Sulfur continues to offer promise in the energy storage realm. Low- cost lithium sulfur batteries were just a research topic a few years ago, and are now moving closer to practicality with new developments that could offer four times the energy storage of lithium-ion batteries.
Researchers at Oak Ridge National Laboratory have developed a technique that uses a solid electrolyte to produce a stable, low-cost, sulfur-based battery. "The new ionically-conductive cathode enabled the ORNL battery to maintain a capacity of 1200 milliamp-hours (mAh) per gram after 300 charge-discharge cycles at 60 degrees Celsius. For comparison, a traditional lithium-ion battery cathode has an average capacity between 140-170 mAh/g. Because lithium-sulfur batteries deliver about half the voltage of lithium-ion versions, this eight-fold increase in capacity demonstrated in the ORNL battery cathode translates into four times the gravimetric energy density of lithium-ion technologies."
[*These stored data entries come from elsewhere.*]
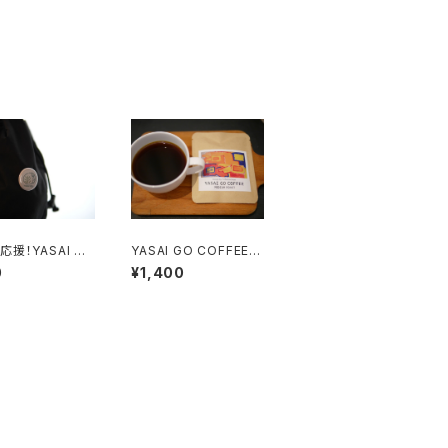
応援！YASAI GO
YASAI GO COFFEE B
（ベージュ）
AG（中煎り）5個入り
0
¥1,400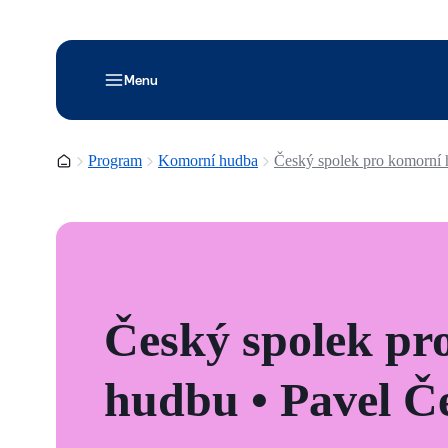
Menu
Domovská stránka
Program
Komorní hudba
Český spolek pro komorní 
Český spolek pr
hudbu • Pavel Č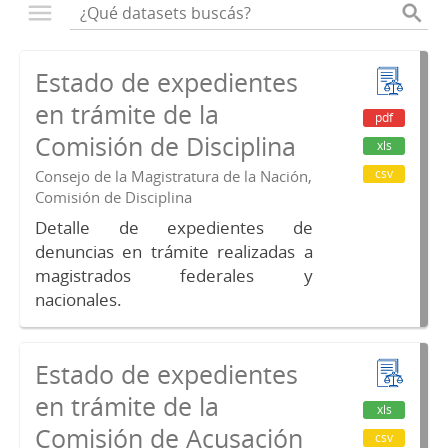
Estado de expedientes
en trámite de la
pdf
Comisión de Disciplina
xls
csv
Consejo de la Magistratura de la Nación,
Comisión de Disciplina
Detalle de expedientes de
denuncias en trámite realizadas a
magistrados federales y
nacionales.
Estado de expedientes
en trámite de la
xls
Comisión de Acusación
csv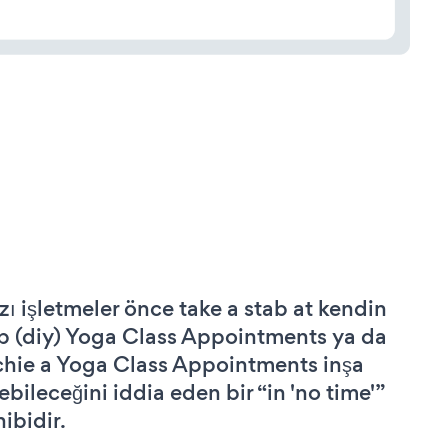
zı işletmeler önce take a stab at kendin
p (diy) Yoga Class Appointments ya da
chie a Yoga Class Appointments inşa
ebileceğini iddia eden bir “in 'no time'”
hibidir.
Sulfur is a plentiful element, and is often a waste product of industrial processes, making it very cheap and readily available. Sulfur based batteries are also said to be less prone to instability and accidental fire than present lithium ion batteries are in part because the electrolytes are solid rather than liquid.
Sulfur has been part of large-scale sodium sulfur batteries for many years, but that technology requires high temperatures, and is best suited for industrial applications. The new developments offer the possibility of bringing sulfur-based batteries to consumer level applications.